**ABOUT THIS TASK:** Copy without pictures. Please restate each line of the listing exactly.

<<<<

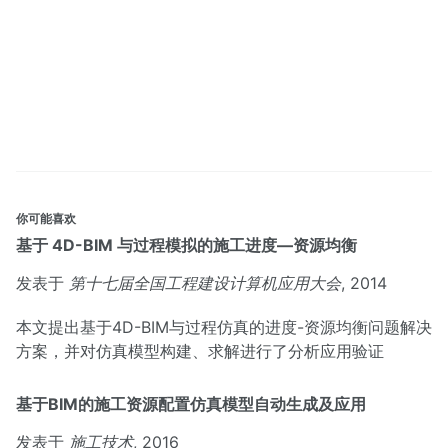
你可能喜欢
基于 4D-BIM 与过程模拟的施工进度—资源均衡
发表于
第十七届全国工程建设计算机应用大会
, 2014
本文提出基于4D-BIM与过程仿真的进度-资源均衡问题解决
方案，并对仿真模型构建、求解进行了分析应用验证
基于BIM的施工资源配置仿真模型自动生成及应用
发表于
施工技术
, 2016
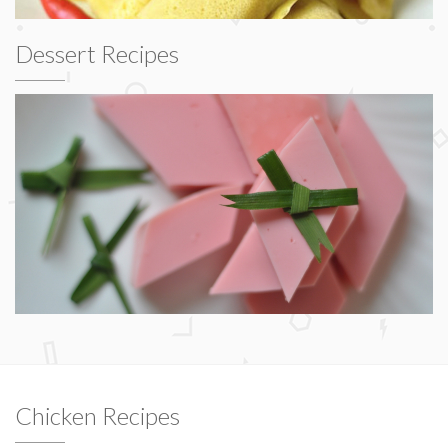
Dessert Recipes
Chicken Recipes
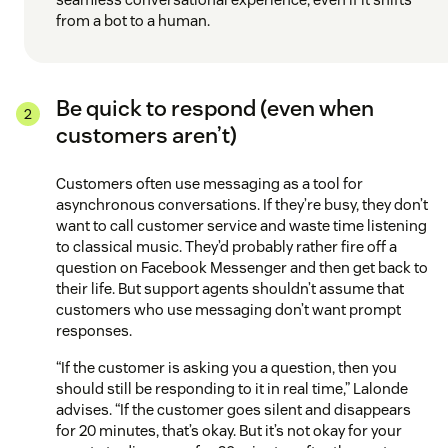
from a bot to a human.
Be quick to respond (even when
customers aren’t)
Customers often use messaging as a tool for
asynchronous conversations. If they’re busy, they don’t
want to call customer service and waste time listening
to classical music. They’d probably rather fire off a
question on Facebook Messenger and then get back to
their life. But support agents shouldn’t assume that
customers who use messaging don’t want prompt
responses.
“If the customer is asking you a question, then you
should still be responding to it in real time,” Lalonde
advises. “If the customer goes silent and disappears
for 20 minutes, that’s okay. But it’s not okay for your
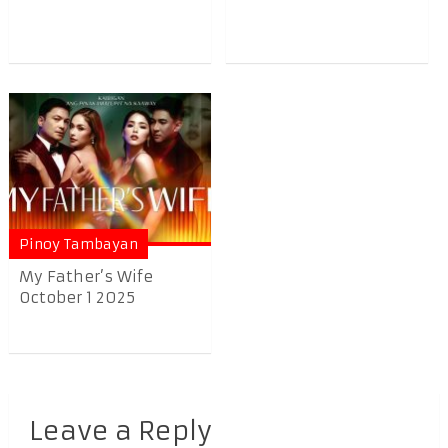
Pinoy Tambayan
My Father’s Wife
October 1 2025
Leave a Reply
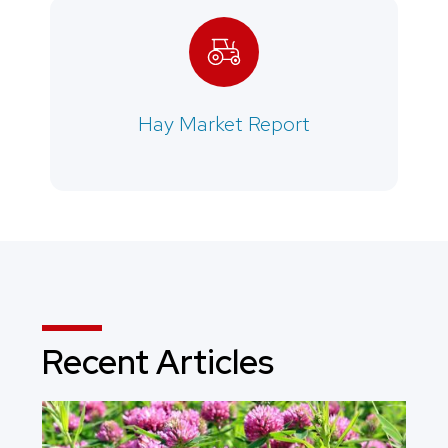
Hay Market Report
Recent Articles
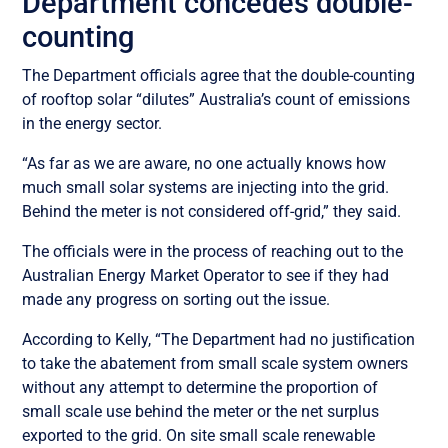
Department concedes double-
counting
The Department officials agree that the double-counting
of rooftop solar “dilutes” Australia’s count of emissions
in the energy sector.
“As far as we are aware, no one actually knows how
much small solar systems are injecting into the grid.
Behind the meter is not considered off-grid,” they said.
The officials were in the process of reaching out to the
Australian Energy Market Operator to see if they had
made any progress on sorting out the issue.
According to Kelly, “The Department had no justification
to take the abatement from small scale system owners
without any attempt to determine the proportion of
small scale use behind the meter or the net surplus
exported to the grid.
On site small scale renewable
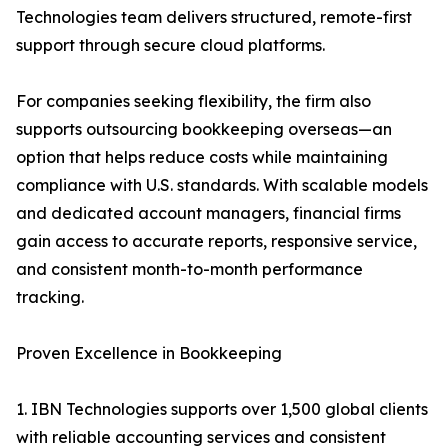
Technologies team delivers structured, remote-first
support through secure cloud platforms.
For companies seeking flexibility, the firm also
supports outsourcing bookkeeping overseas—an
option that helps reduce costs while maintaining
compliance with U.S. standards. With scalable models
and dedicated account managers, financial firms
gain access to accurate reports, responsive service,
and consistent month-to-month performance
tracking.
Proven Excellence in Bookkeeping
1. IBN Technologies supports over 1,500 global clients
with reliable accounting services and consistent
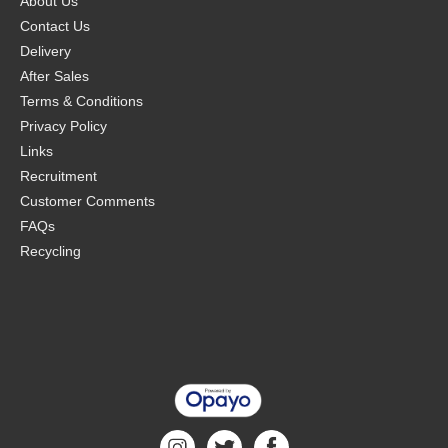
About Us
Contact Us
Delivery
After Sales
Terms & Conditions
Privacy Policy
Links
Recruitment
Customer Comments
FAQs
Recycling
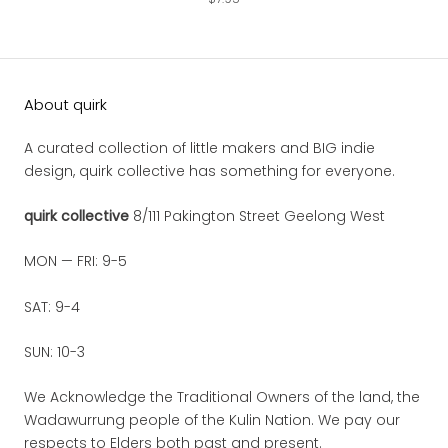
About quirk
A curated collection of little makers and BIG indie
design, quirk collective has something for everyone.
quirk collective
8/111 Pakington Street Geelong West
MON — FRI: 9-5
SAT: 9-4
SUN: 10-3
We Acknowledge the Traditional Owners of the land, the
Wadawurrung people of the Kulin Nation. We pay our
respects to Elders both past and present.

>>>>

**ANSWER TO THIS TASK:**
你可能喜欢
基于 4D-BIM 与过程模拟的施工进度—资源均衡
发表于
第十七届全国工程建设计算机应用大会
, 2014
本文提出基于4D-BIM与过程仿真的进度-资源均衡问题解决
方案，并对仿真模型构建、求解进行了分析应用验证
基于BIM的施工资源配置仿真模型自动生成及应用
发表于
施工技术
, 2016
Dessert Recipes
Chicken Recipes
from a bot to a human.
Be quick to respond (even when
customers aren’t)
Customers often use messaging as a tool for
asynchronous conversations. If they’re busy, they don’t
want to call customer service and waste time listening
to classical music. They’d probably rather fire off a
question on Facebook Messenger and then get back to
their life. But support agents shouldn’t assume that
customers who use messaging don’t want prompt
responses.
“If the customer is asking you a question, then you
should still be responding to it in real time,” Lalonde
advises. “If the customer goes silent and disappears
for 20 minutes, that’s okay. But it’s not okay for your
Pinoy Tambayan
My Father’s Wife
October 1 2025
Leave a Reply
Hay Market Report
Recent Articles
Department concedes double-
counting
The Department officials agree that the double-counting
of rooftop solar “dilutes” Australia’s count of emissions
in the energy sector.
“As far as we are aware, no one actually knows how
much small solar systems are injecting into the grid.
Behind the meter is not considered off-grid,” they said.
The officials were in the process of reaching out to the
Australian Energy Market Operator to see if they had
made any progress on sorting out the issue.
According to Kelly, “The Department had no justification
to take the abatement from small scale system owners
without any attempt to determine the proportion of
small scale use behind the meter or the net surplus
exported to the grid.
On site small scale renewable
Technologies team delivers structured, remote-first
support through secure cloud platforms.
For companies seeking flexibility, the firm also
supports outsourcing bookkeeping overseas—an
option that helps reduce costs while maintaining
compliance with U.S. standards. With scalable models
and dedicated account managers, financial firms
gain access to accurate reports, responsive service,
and consistent month-to-month performance
tracking.
Proven Excellence in Bookkeeping
1. IBN Technologies supports over 1,500 global clients
with reliable accounting services and consistent
About Us
Contact Us
Delivery
After Sales
Terms & Conditions
Privacy Policy
Links
Recruitment
Customer Comments
FAQs
Recycling
About quirk
A curated collection of little makers and BIG indie
design, quirk collective has something for everyone.
quirk collective
8/111 Pakington Street Geelong West
MON — FRI: 9-5
SAT: 9-4
SUN: 10-3
We Acknowledge the Traditional Owners of the land, the
Wadawurrung people of the Kulin Nation. We pay our
respects to Elders both past and present.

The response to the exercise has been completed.